Start of Provided information

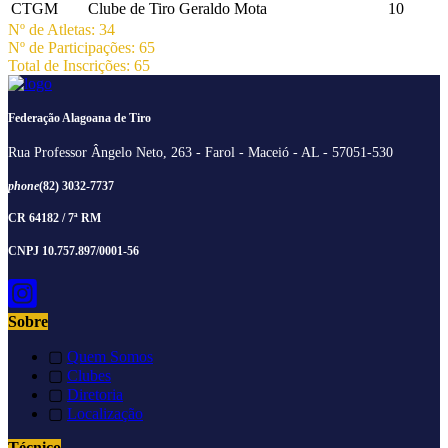
CTGM
Clube de Tiro Geraldo Mota
10
Nº de Atletas: 34
Nº de Participações: 65
Total de Inscrições: 65
Federação Alagoana de Tiro
Rua Professor Ângelo Neto, 263 - Farol - Maceió - AL - 57051-530
phone
(82) 3032-7737
CR 64182 / 7ª RM
CNPJ 10.757.897/0001-56
Sobre
▢
Quem Somos
▢
Clubes
▢
Diretoria
▢
Localização
Técnico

End of Provided information

What is needed is an exact copy of the entries, without any images.

* **Expected output**:
CTGM
Clube de Tiro Geraldo Mota
10
Nº de Atletas: 34
Nº de Participações: 65
Total de Inscrições: 65
Federação Alagoana de Tiro
Rua Professor Ângelo Neto, 263 - Farol - Maceió - AL - 57051-530
phone
(82) 3032-7737
CR 64182 / 7ª RM
CNPJ 10.757.897/0001-56
Sobre
▢
Quem Somos
▢
Clubes
▢
Diretoria
▢
Localização
Técnico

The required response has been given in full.